Трудность в том, что я совсем погрузилась в мой фантастический «Пойнцет-Холл» и не могу заниматься Роджером. Что же делать? Все-таки это мой первый свободный день; и обо мне, то есть о моих «Трех гинеях», было довольно неловко извещено на первой странице нового надутого «Т. L. S.». Ничего не поделаешь; но я должна держаться за свою «свободу» — та же таинственная рука достала меня около четырех лет назад.
Льет как из ведра; всюду сырость; самая ужасная весна, какую я помню; ручки исчезли, даже новая коробка; глаза болят из-за Роджера, и мне немножко страшно, ведь впереди тяжелая работа. Надо как-то уменьшать и разрыхлять текст; я не могу (помню) делать из этого длинное тщательное подробное исследование; позднее он должен стать более общим и летящим.
А как поступить с письмами? Нельзя же уходить от реальных фактов, противореча моей теории. Проблема.

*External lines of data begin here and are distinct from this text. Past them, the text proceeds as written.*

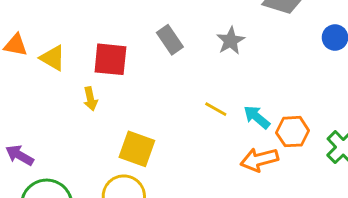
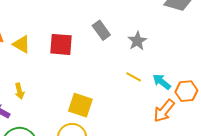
gray star: (231, 41) -> (137, 41), moved
yellow arrow: (90, 99) -> (19, 91), moved
orange arrow: (259, 160) -> (164, 111), turned -35

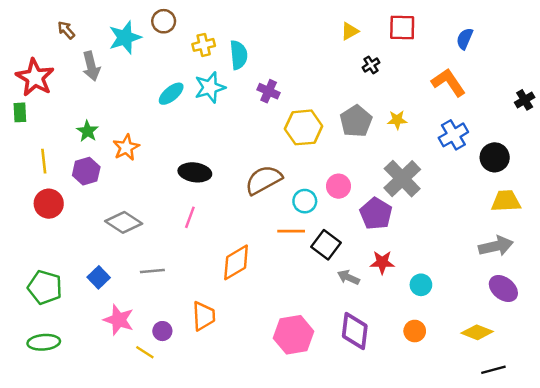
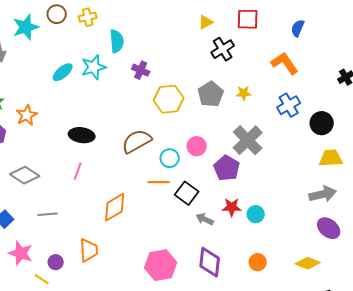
yellow cross: (204, 45) -> (88, 17), moved
black cross: (371, 65) -> (223, 49), size x1.6
cyan circle: (421, 285) -> (256, 214), moved

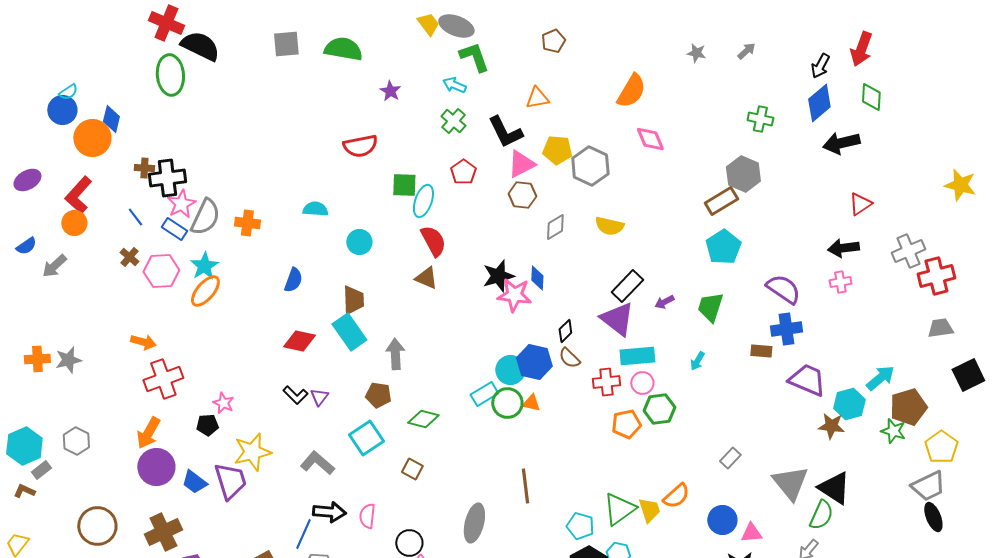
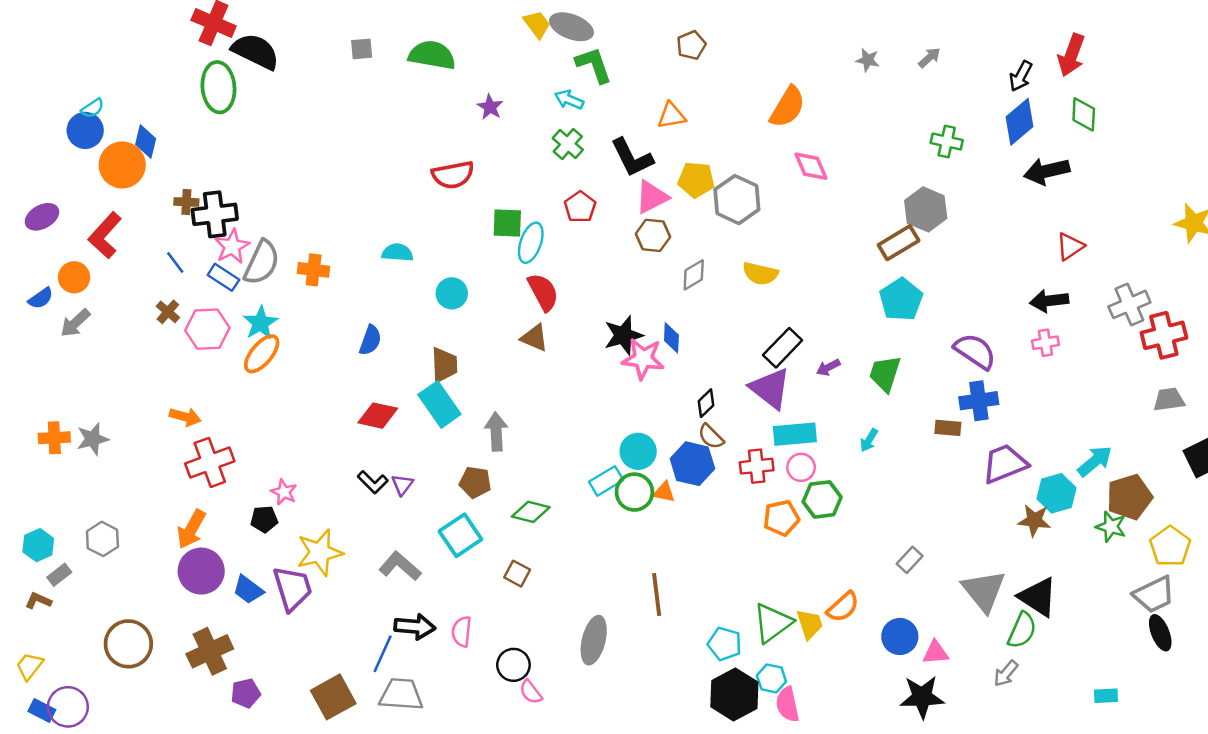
gray square: (286, 44) -> (362, 49), size x0.7
orange circle: (74, 223) -> (74, 277), moved
blue hexagon: (534, 362) -> (692, 464), moved
purple trapezoid: (807, 380) -> (1005, 464), turned -45
cyan hexagon: (24, 446) -> (38, 545), size x0.7

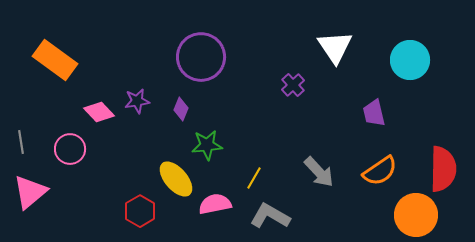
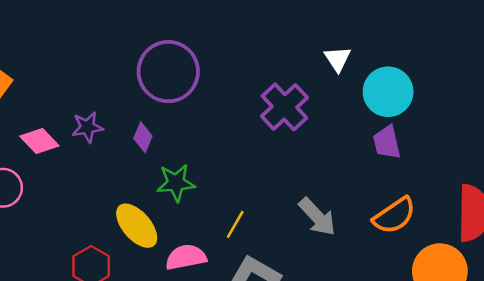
white triangle: (335, 47) -> (338, 59), size x0.6
cyan circle: (410, 60) -> (388, 92), moved
purple cross: (293, 85) -> (284, 107), size x1.6

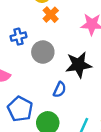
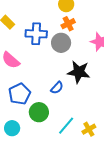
blue cross: (18, 37) -> (36, 34), size x1.5
gray circle: (43, 52) -> (61, 43), moved

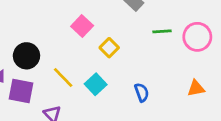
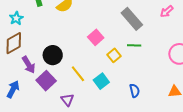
green line: (162, 31) -> (134, 45), moved
purple square: (21, 91) -> (46, 81), turned 30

Но я убеждена, что не могу, физически, следовать портрету Р.А. Мне нечего прибавить к этой заведомой лжи?
Сегодня у меня приятное утро, так как леди Рондда написала, что получает большое удовольствие от моих «Трех гиней» и очень тронута ими. Тео Бозанкет, которой был послан экземпляр для рецензирования, читает ей вслух отдельные куски. Она уверена, что книга очень значительная, и называет себя благодарным профаном. Хорошее начало; значит, книга волнует людей; заставляет задуматься; ее обсуждают; и не растащат по мелочам. Итак, леди Р. уже в какой-то степени на моей стороне; правда, поскольку она в высшей степени патриотична и у нее очень развито гражданское чувство, то, возможно, ей захотелось поспорить. Неизвестно, сколько еще всколыхнется чернильниц — я, мрачная и застывшая в последние недели, безразличная; и рассеянная, если учесть то напряжение и то волнение, с какими (правда) я писала книгу. Неизвестно, вспыхнет ли пожар в Европе. Еще один выстрел в полицейского, и немцы, чехи, французы вновь начнут весь этот ужас. Четвертое августа[247]
может наступить на следующей неделе. Сейчас затишье. Л. говорит, К. Мартин говорит, мы говорим (премьер-министр)[248], что на сей раз война неизбежна. Гитлер жует свои ощетинившиеся усики. Все трепещут, и моя книга может стать вроде мотылька, танцующего над костром, — еще мгновение, и он сгорит.Пора описать мои ожидания, страхи и так далее до публикации — как будто 2 июня — «Трех гиней»; я не делала этого, потому что живу в солидном мире Роджера и (вновь сегодня утром) в воздушном мире «Пойнтцет-Холла» и больше ни о чем не думаю. Не хочу думать. Больше всего я боюсь внешнего очарования и пустоты. Боюсь, что книга, которую я писала, изо всех сил стараясь отделаться от невыносимой тяжести, не возмутит даже поверхность. Вот чего я боюсь. А еще мне неловко играть роль в публичной жизни — боюсь рассказывать автобиографию на публике. Мои страхи перевешиваются (и это правда) отвоеванными миром и покоем, и я радуюсь этому. Нет больше ни прежнего отравления, ни прежнего возбуждения. Но и это не все. Избавившись от них, мой мозг компенсировался. Мне не нужно возвращаться и повторяться. Я — аутсайдер, любительница. Могу идти своим путем; по-своему экспериментировать с собственным воображением. Стая пусть воет, но ей никогда не догнать меня. И даже если стая — рецензенты, друзья, враги — не обращает на меня внимания, не глумится надо мной, я все равно свободна. Это реальный результат той духовной конверсии (здесь не место подбирать слова), случившейся осенью 1933 или 1934 года, — когда я бежала по Лондону, помнится, покупая великолепную посуду, в самом восторженном состоянии, возле «Блэкфрайарс»[249]
; когда я дала мужчине, который играл на арфе, полкроны только за то, что он поговорил со мной о своей жизни в туннеле метро. Приметы перепутались: Л. менее взволнован, чем я рассчитывала; Несса отзывается в высшей степени неопределенно; мисс Хепворт и миссис Николлс говорят: «Женщины многим обязаны миссис Вулф». Я же обещала Пиппе книги. Теперь к письмам Р. В Монкс-хаус сейчас холодно и гуляет ветер.